Unicode Tutorials - Herong's Tutorial Examples

∟UTF-32, UTF-32BE and UTF-32LE Encodings

∟UTF-32 Encoding

This section provides a quick introduction of the UTF-32 (Unicode Transformation Format - 32-bit) encoding for Unicode character set. UTF-32 uses 32 bits or 4 bytes to encode each character.

UTF-32: A character encoding schema that maps code points of Unicode character set to a sequence of 4 bytes (32 bites). UTF-32 stands for Unicode Transformation Format - 32-bit.

Here is my understanding of the UTF-32 specification. When UTF-32 encoding is used to encode (serialize) Unicode characters into a byte stream for communication or storage, there are 3 valid optional formats:

Big-Endian without BOM Format - Convert the code point of each character as a 32-bit integer into 4 bytes with the most significant byte first.
Big-Endian with BOM Format - Prepend 0x0000FEFF, then convert the code point of each character as a 32-bit integer into 4 bytes with the most significant byte first.
Little-Endian with BOM Format - Prepend 0xFFFE0000, then convert the code point of each character as a 32-bit integer into 4 bytes with the least significant byte first.

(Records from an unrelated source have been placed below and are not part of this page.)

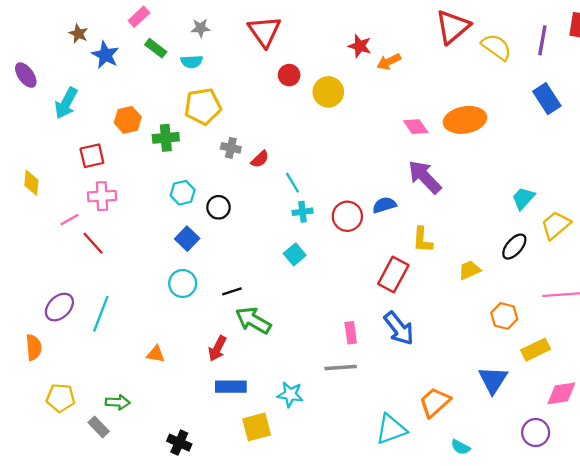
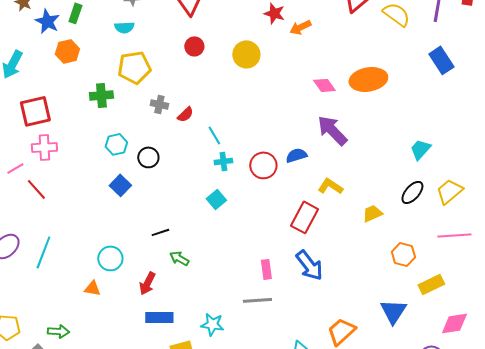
green rectangle: (156, 48) -> (75, 13), moved, turned 72
red circle: (289, 75) -> (194, 46), moved
orange hexagon: (128, 120) -> (67, 51), moved
red square: (92, 156) -> (35, 111), size x1.4
yellow trapezoid: (556, 225) -> (449, 191), moved
yellow L-shape: (422, 240) -> (330, 186), turned 120
cyan circle: (183, 283) -> (110, 258), moved
green arrow: (253, 320) -> (179, 258), size x0.6

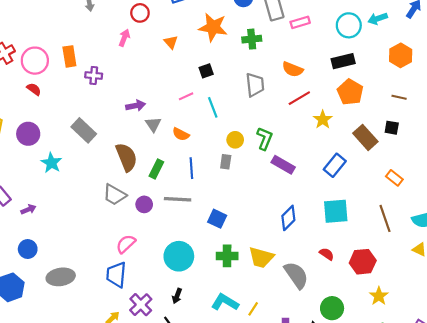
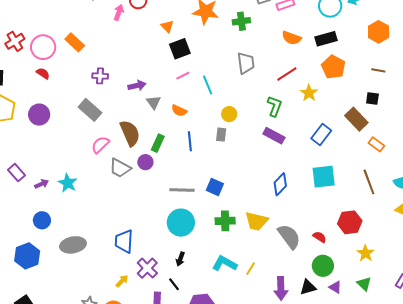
pink arrow: (124, 38) -> (119, 12), moved
orange rectangle: (69, 56) -> (75, 42), turned -36
orange semicircle: (293, 69) -> (291, 38), moved
black square: (206, 71) -> (180, 49), moved, size x1.5
purple cross: (94, 76) -> (100, 76), moved
brown rectangle: (365, 137) -> (356, 119), moved
green L-shape: (265, 138) -> (275, 106), moved
cyan star: (51, 163) -> (68, 183), moved
gray line: (178, 199) -> (182, 190), moved
purple circle: (144, 204) -> (145, 162), moved
pink semicircle: (126, 244) -> (100, 145), moved
red semicircle: (327, 254) -> (320, 237), moved

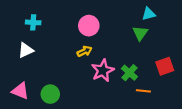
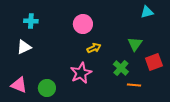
cyan triangle: (149, 14) -> (147, 12), moved
green triangle: (140, 33) -> (135, 44), moved
yellow arrow: (85, 51) -> (94, 48), moved
pink star: (103, 71) -> (81, 73), moved

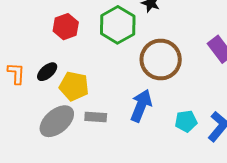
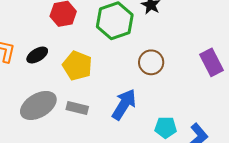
brown circle: (161, 59) -> (151, 62), size x0.6
yellow pentagon: (74, 86) -> (77, 66), moved

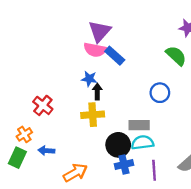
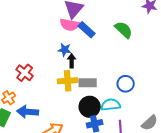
green semicircle: (176, 56) -> (124, 30), moved
blue circle: (160, 93) -> (126, 84), moved
gray rectangle: (139, 125) -> (88, 83), moved
blue arrow: (46, 151) -> (28, 112), size x1.5

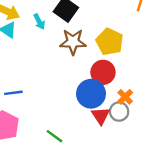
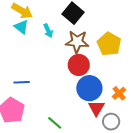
cyan arrow: (39, 22) -> (48, 31), moved
red circle: (103, 72) -> (79, 65), moved
gray circle: (119, 112) -> (111, 122), moved

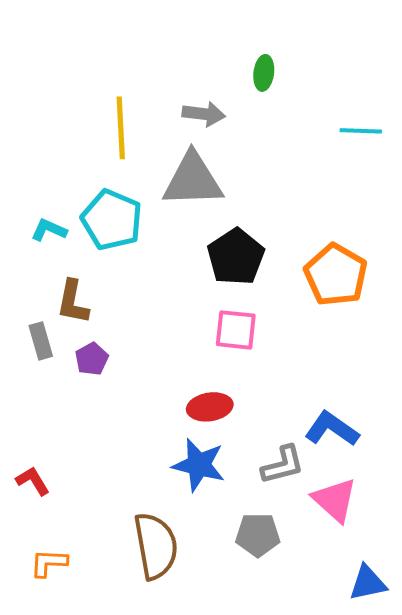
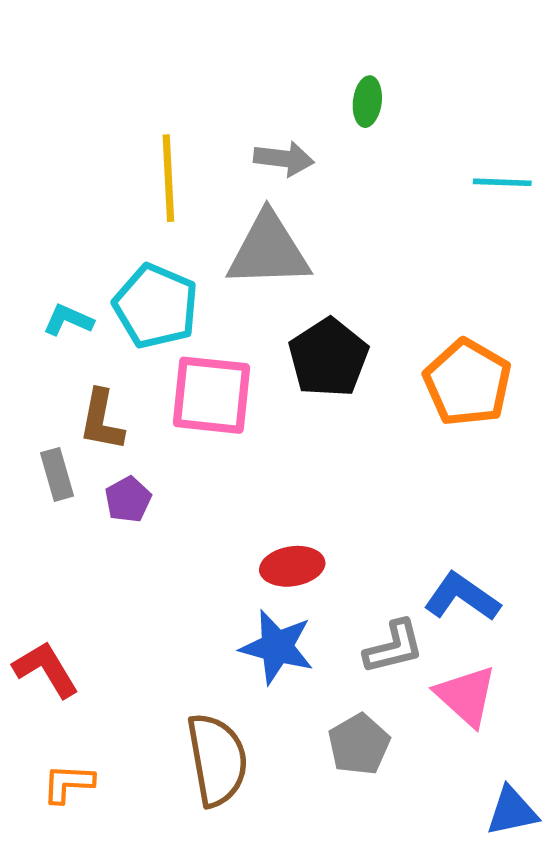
pink square: (236, 330) -> (211, 395), moved, size x1.4
red L-shape: (33, 481) -> (46, 669), size x1.4
gray pentagon: (258, 535) -> (359, 744), turned -30

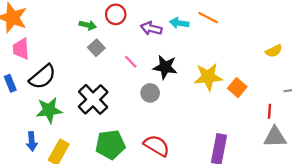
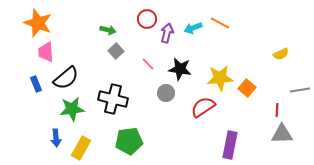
red circle: (116, 14) -> (147, 19), moved
cyan arrow: (179, 23) -> (193, 28), turned -30
purple arrow: (151, 28) -> (167, 33), turned 90
black cross: (93, 99) -> (113, 99), turned -32
red semicircle: (157, 146) -> (203, 107), moved, turned -65

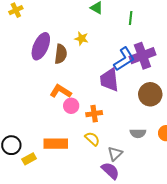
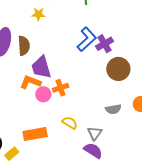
yellow star: (81, 39) -> (38, 14), moved
purple cross: (142, 56) -> (105, 44), moved, size x0.7
purple trapezoid: (109, 80) -> (41, 67), moved
orange cross: (94, 114) -> (61, 88), moved

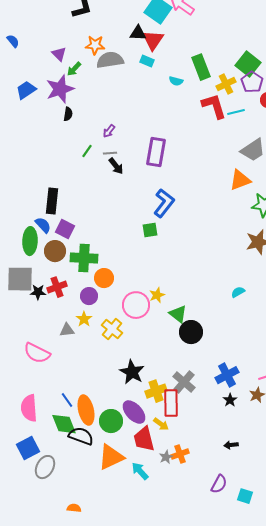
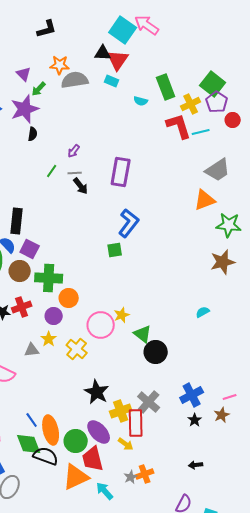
red trapezoid: (144, 439) -> (93, 459), moved

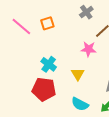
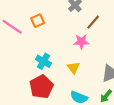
red pentagon: (44, 89) -> (41, 87), turned -30

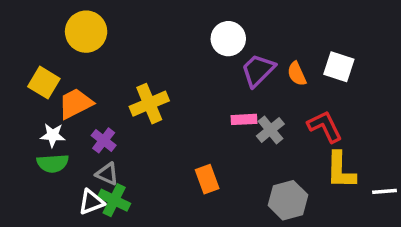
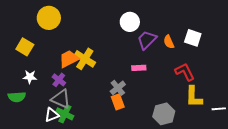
orange trapezoid: (76, 104) -> (69, 59), moved
yellow cross: (149, 104) -> (85, 59), turned -35
gray cross: (270, 130) -> (118, 88), moved
green semicircle: (53, 163) -> (17, 97), moved
gray triangle: (107, 174) -> (61, 99), size x1.5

For example, all 3 encoding streams list below are valid UTF-32 encoded streams for 3 Unicode characters, U+004D, U+0061 and U+10000:

Big-Endian Format - 0x0000004D0000006100010000>
Big-Endian with BOM Format - 0x0000FEFF0000004D0000006100010000
Little-Endian with BOM Format - 0xFFFE00004D0000006100000000000100

When UTF-32 encoding is used to decode (deserialize) a byte stream into Unicode characters, the following logic should be used:

Step 1 - Read the first 4 bytes.
Step 2a - If the first 4 bytes is 0x0000FEFF, treat them as BOM (Byte Order Mark), and convert the rest of the byte stream in blocks of 4 bytes. Each block is converted to a 32-bit integer to represent a Unicode code point assuming the most significant byte first.
Step 2b - If the first 4 bytes is 0xFFFE0000, treat them as BOM (Byte Order Mark), and convert the rest of the byte stream in blocks of 4 bytes. Each block is converted to a 32-bit integer to represent a Unicode code point assuming the least significant byte first.
Step 2c - If the first 4 bytes is not 0x0000FEFF or 0xFFFE0000, convert the entire stream, including the first 4 bytes, in blocks of 4 bytes. Each block is converted to a 32-bit integer to represent a Unicode code point assuming the most significant byte first.

As of today, July 2009, there are not many applications that support UTF-32 encoding. I only see Firefox 3.0.11 on my Windows system that supports UTF-32 encoding.